The one that makes most mathematical sense is to pay as much as possible on the card with the highest interest rate while paying the minimum on the others. Zero out the first card and then take that dollar figure and apply it to the card with the next highest interest rate while continuing to pay the minimum on the other cards - minimizing the interest paid.

However, some people need a quick win. Take the opposite approach by focusing on the smallest balance card while paying the minimum on the other cards. This means paying a little more interest, but this tactic shows quicker results.

Get credit smart. Not all debt is bad. Using credit for large purchases like a home or car is necessary because not many people can buy a car, much less a home, out of pocket.

A stellar credit history is key to securing a low interest rate whenever and wherever you use credit. The credit score is possibly the most important three-digit number in a person’s financial life. Banks and lenders use those three digits to determine if they’ll make the loan and, if so, at what rate. The typical range is 300 to 850 - the higher the better - with the average American carrying a score in the upper 600’s. To get the best deals, maintain a score well over 700.

Here are the secrets to improving or maintaining a good credit score:

- Credit balances should never exceed 30 percent of the maximum allowable balance. This counts as 30 percent of your score. For example, someone with a $10,000 credit limit should not owe more than $3,000.

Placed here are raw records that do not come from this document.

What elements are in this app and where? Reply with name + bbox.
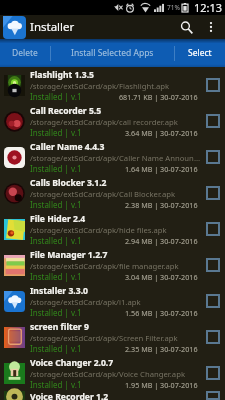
button[interactable]: Search	[173, 15, 199, 39]
button[interactable]: Select Voice Changer 2.0.7	[200, 355, 225, 391]
staticText: Installed | v.1	[30, 307, 82, 318]
button[interactable]: Select Installer 3.3.0	[200, 283, 225, 319]
staticText: Caller Name 4.4.3	[30, 141, 105, 153]
staticText: Installer 3.3.0	[30, 285, 89, 297]
button[interactable]: screen filter 9	[0, 319, 225, 355]
staticText: 2.38 MB | 30-07-2016	[125, 200, 198, 210]
button[interactable]: Select File Manager 1.2.7	[200, 247, 225, 283]
staticText: Installed | v.1	[30, 379, 82, 390]
button[interactable]: More options	[199, 15, 223, 39]
staticText: Call Recorder 5.5	[30, 105, 102, 117]
staticText: Installed | v.1	[30, 199, 82, 210]
staticText: Calls Blocker 3.1.2	[30, 177, 107, 189]
staticText: File Manager 1.2.7	[30, 249, 108, 261]
staticText: 3.64 MB | 30-07-2016	[125, 128, 198, 138]
button[interactable]: File Manager 1.2.7	[0, 247, 225, 283]
staticText: Installed | v.1	[30, 235, 82, 246]
staticText: Installed | v.1	[30, 271, 82, 282]
staticText: /storage/extSdCard/apk/hide files.apk	[30, 225, 167, 235]
staticText: File Hider 2.4	[30, 213, 86, 225]
staticText: 71%	[167, 3, 180, 12]
button[interactable]: Install Selected Apps	[51, 39, 174, 67]
button[interactable]: Caller Name 4.4.3	[0, 139, 225, 175]
button[interactable]: Voice Recorder 1.2	[0, 391, 225, 400]
staticText: Install Selected Apps	[71, 47, 154, 59]
staticText: /storage/extSdCard/apk/Flashlight.apk	[30, 81, 170, 91]
staticText: /storage/extSdCard/apk/Voice Changer.apk	[30, 369, 185, 379]
staticText: /storage/extSdCard/apk/i1.apk	[30, 297, 141, 307]
staticText: Select	[188, 47, 212, 59]
button[interactable]: Select File Hider 2.4	[200, 211, 225, 247]
staticText: Installed | v.1	[30, 163, 82, 174]
staticText: Installed | v.1	[30, 91, 82, 102]
staticText: screen filter 9	[30, 321, 89, 333]
staticText: 1.64 MB | 30-07-2016	[125, 164, 198, 174]
staticText: 681.71 KB | 30-07-2016	[119, 92, 198, 102]
staticText: Flashlight 1.3.5	[30, 69, 95, 81]
button[interactable]: Flashlight 1.3.5	[0, 67, 225, 103]
button[interactable]: Select Call Recorder 5.5	[200, 103, 225, 139]
staticText: 12:13	[194, 0, 223, 15]
button[interactable]: Select	[175, 39, 225, 67]
button[interactable]: Voice Changer 2.0.7	[0, 355, 225, 391]
button[interactable]: Delete	[0, 39, 50, 67]
staticText: Voice Recorder 1.2	[30, 391, 109, 400]
staticText: 1.95 MB | 30-07-2016	[125, 380, 198, 390]
staticText: /storage/extSdCard/apk/file manager.apk	[30, 261, 179, 271]
staticText: Installed | v.1	[30, 343, 82, 354]
staticText: Installer	[30, 19, 75, 35]
button[interactable]: Select screen filter 9	[200, 319, 225, 355]
staticText: /storage/extSdCard/apk/Caller Name Annou…	[30, 153, 200, 163]
button[interactable]: Calls Blocker 3.1.2	[0, 175, 225, 211]
button[interactable]: Select Caller Name 4.4.3	[200, 139, 225, 175]
staticText: 1.56 MB | 30-07-2016	[125, 308, 198, 318]
staticText: 2.94 MB | 30-07-2016	[125, 236, 198, 246]
button[interactable]: File Hider 2.4	[0, 211, 225, 247]
button[interactable]: Installer 3.3.0	[0, 283, 225, 319]
button[interactable]: Call Recorder 5.5	[0, 103, 225, 139]
staticText: 2.35 MB | 30-07-2016	[125, 344, 198, 354]
staticText: /storage/extSdCard/apk/Screen Filter.apk	[30, 333, 178, 343]
staticText: Voice Changer 2.0.7	[30, 357, 114, 369]
staticText: /storage/extSdCard/apk/call recorder.apk	[30, 117, 178, 127]
button[interactable]: Select Calls Blocker 3.1.2	[200, 175, 225, 211]
button[interactable]: Select Voice Recorder 1.2	[200, 391, 225, 400]
staticText: /storage/extSdCard/apk/Call Blocker.apk	[30, 189, 176, 199]
staticText: Delete	[12, 47, 38, 59]
staticText: Installed | v.1	[30, 127, 82, 138]
staticText: 3.04 MB | 30-07-2016	[125, 272, 198, 282]
button[interactable]: Select Flashlight 1.3.5	[200, 67, 225, 103]
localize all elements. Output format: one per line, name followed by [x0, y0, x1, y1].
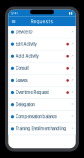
- staticText: >: [71, 127, 73, 131]
- staticText: >: [71, 30, 73, 34]
- staticText: Requests: [30, 19, 54, 24]
- staticText: ≡: [11, 18, 16, 25]
- button[interactable]: Device ID: [8, 26, 76, 38]
- staticText: Training Enrollment handling: [16, 126, 67, 131]
- staticText: Device ID: [16, 30, 33, 34]
- staticText: >: [71, 114, 73, 119]
- staticText: Consult: [16, 66, 29, 71]
- staticText: >: [71, 102, 73, 107]
- button[interactable]: Leaves: [8, 75, 76, 87]
- staticText: >: [71, 42, 73, 46]
- staticText: Compensation balance: [16, 114, 57, 119]
- button[interactable]: Menu: [11, 17, 17, 26]
- staticText: Leaves: [16, 78, 28, 83]
- staticText: >: [71, 66, 73, 71]
- staticText: Delegation: [16, 102, 35, 107]
- button[interactable]: Consult: [8, 62, 76, 75]
- staticText: Edit Activity: [16, 42, 37, 47]
- staticText: >: [71, 90, 73, 95]
- staticText: ▮▮: [69, 11, 73, 15]
- button[interactable]: Training Enrollment handling: [8, 123, 76, 135]
- button[interactable]: Overtime Request: [8, 87, 76, 99]
- staticText: Add Activity: [16, 54, 39, 59]
- button[interactable]: Edit Activity: [8, 38, 76, 50]
- button[interactable]: Add Activity: [8, 50, 76, 63]
- staticText: Overtime Request: [16, 90, 49, 95]
- staticText: >: [71, 54, 73, 58]
- button[interactable]: Compensation balance: [8, 111, 76, 123]
- button[interactable]: Delegation: [8, 99, 76, 111]
- staticText: 9:41: [11, 11, 17, 15]
- staticText: >: [71, 78, 73, 83]
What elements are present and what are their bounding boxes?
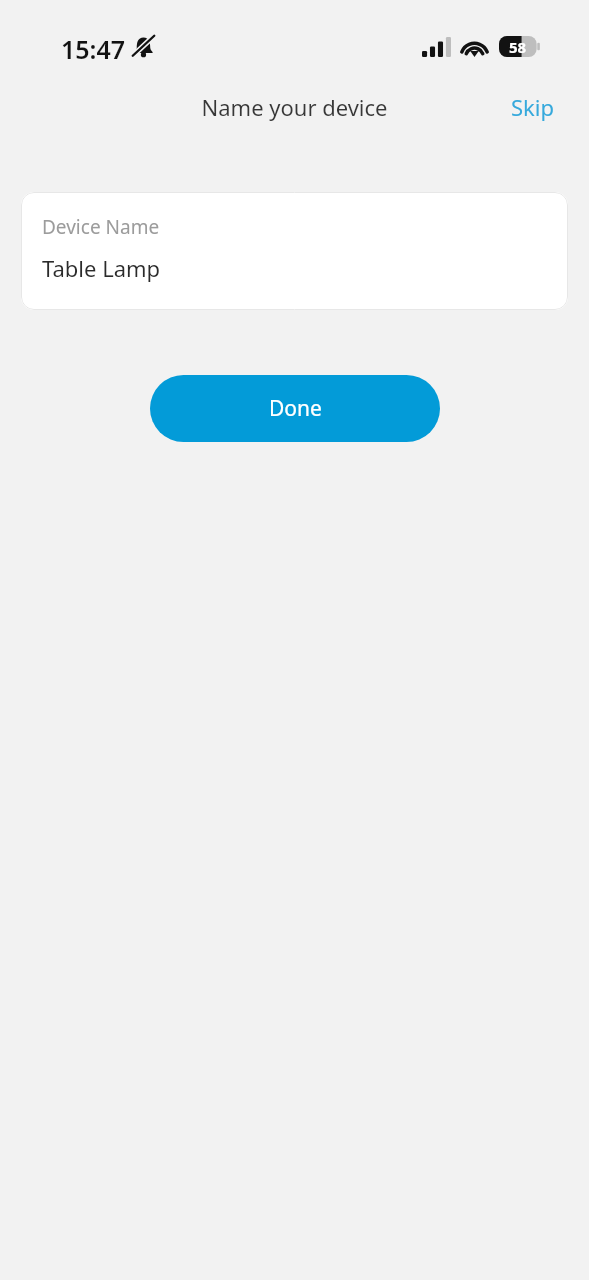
staticText: Table Lamp bbox=[42, 253, 161, 283]
button[interactable]: Device Name bbox=[21, 192, 568, 310]
staticText: Name your device bbox=[0, 92, 589, 122]
button[interactable]: Skip bbox=[496, 84, 570, 130]
other: Notifications silenced bbox=[131, 34, 156, 59]
staticText: 58 bbox=[509, 37, 527, 57]
staticText: Skip bbox=[511, 92, 555, 122]
staticText: Done bbox=[269, 394, 322, 423]
staticText: 15:47 bbox=[61, 32, 126, 66]
staticText: Device Name bbox=[42, 214, 160, 240]
button[interactable]: Done bbox=[150, 375, 440, 442]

- Make your payments on time every time. This is critical to prove credit worthiness and counts as 35 percent of the score. Making online payments can make this task easier, putting it on auto-pilot.

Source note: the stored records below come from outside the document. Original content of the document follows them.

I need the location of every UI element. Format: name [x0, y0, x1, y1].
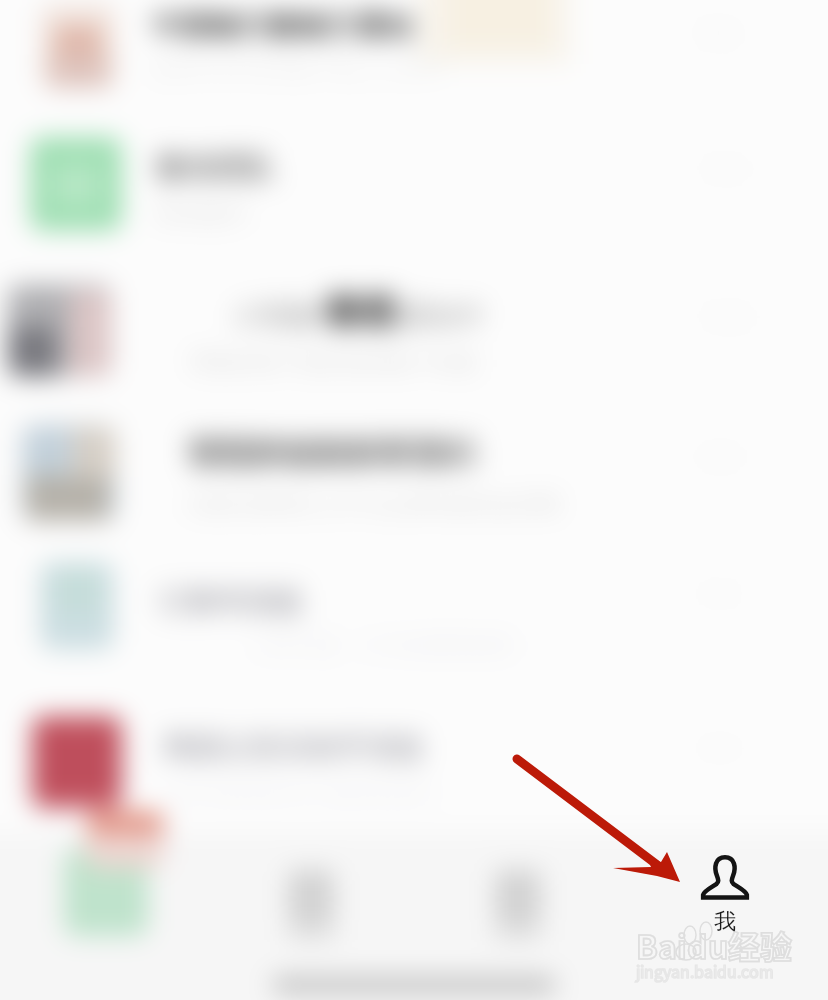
button[interactable]: 微信团队: [0, 115, 828, 259]
button[interactable]: 中国银行微银行通知: [0, 0, 828, 126]
staticText: 微信团队: [155, 149, 455, 187]
button[interactable]: 小明建行龙卡通知中: [0, 263, 828, 407]
other: Me tab: [702, 856, 748, 899]
staticText: 我: [714, 908, 736, 936]
button[interactable]: [207, 854, 414, 1000]
button[interactable]: 网易云音乐助手消息: [0, 694, 828, 838]
staticText: 中国银行微银行通知: [152, 8, 442, 45]
staticText: 齷齲: [412, 433, 552, 473]
staticText: 订阅号消息: [158, 584, 458, 621]
staticText: 鬱蠹黷籲齷齲鼕龘: [188, 433, 568, 473]
staticText: 鬱蠹: [326, 289, 446, 334]
staticText: 网易云音乐助手消息: [163, 730, 503, 767]
button[interactable]: [414, 854, 621, 1000]
button[interactable]: Me tab: [672, 842, 778, 942]
staticText: 小明建行龙卡通知中: [232, 299, 552, 334]
button[interactable]: [0, 854, 207, 1000]
button[interactable]: [621, 854, 828, 1000]
button[interactable]: 订阅号消息: [0, 540, 828, 684]
staticText: 每日推荐歌单已更新请查收: [170, 780, 570, 808]
button[interactable]: 鬱蠹黷籲齷齲鼕龘: [0, 403, 828, 547]
staticText: 您尾号0000的账户收入人民币: [152, 52, 582, 82]
staticText: 黷蠹: [196, 433, 316, 473]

- Time does matter. A long credit history is better -- accounting for 15 percent of the score. Keep the old card and the history that comes with it, using it periodically, paying it off and keeping the credit score moving north.

- Don’t fall for the department store line: “Save 20 percent today by opening a credit card with us.” To turn a phrase, just-say-no and move out smartly. Credit inquiries account for 10 percent of the credit score and more is not better. Don’t apply for unneeded credit.

- Finally, 10 percent of a credit score is determined by the mix of credit. Successful management of a combination of mortgages, installment loans and revolving credit generally results in a better score.

Call in the cavalry. It’s very tempting for many to turn to debt settlement. “Settling” with the bank or lender for less than what is owed, however, can destroy a credit score, leading to higher costs via higher interest rates on mortgage, auto loans and future credit cards. This action can also handicap the ability to get credit in the near future. Additionally, the “forgiven” amount will likely be viewed as taxable income; ruining your credit and incurring a tax bill.

Debt consolidation is usually a better option for most people. Packaging all debt into one loan with a fixed payment and beginning and end dates may sounds great, unless you continue to find those zeroed out cards too tempting to resist. Spending must be under control or those balances will go up again, along with the new consolidation loan.

Ask for help. Debt can be overwhelming, depressing and certainly stressful. Seeking guidance through the National Foundation of Credit Counseling, NFCC.org, can be a comforting and effective way to get back in the financial driver’s seat.

In the end, no matter what advertisers say, there is no silver bullet to fix the hole dug over years. A lot of discipline, hard work, and attention to detail is what rights the financial ship. The first step is the hardest and there probably will be a few stumbles. Get back on track for the long term. After all, financial freedom is the destination.